Collected data entries:

==*==

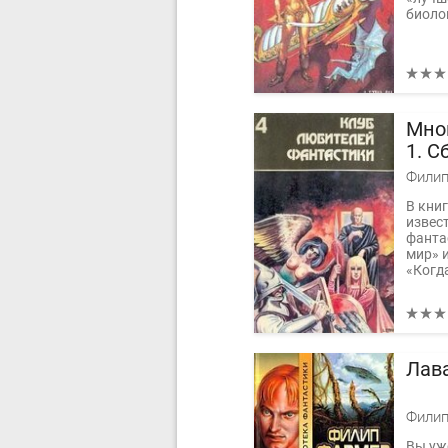
биоло
Мно
1. С
фан
Филип
про
В кни
извес
фанта
мир» 
«Когд
Лав
Филип
Вы уж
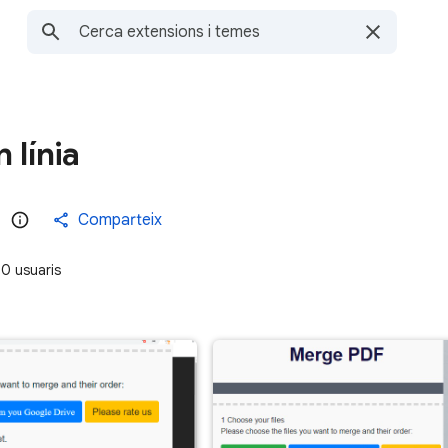
 línia
Comparteix
0 usuaris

==*==

Description of the task: Could you reproduce the entries verbatim, leaving out all pictures?

Exercise solution:
биоло
Мно
1. С
фан
Филип
про
В кни
извес
фанта
мир» 
«Когд
Лав
Филип
Вы уж
 línia
Comparteix
0 usuaris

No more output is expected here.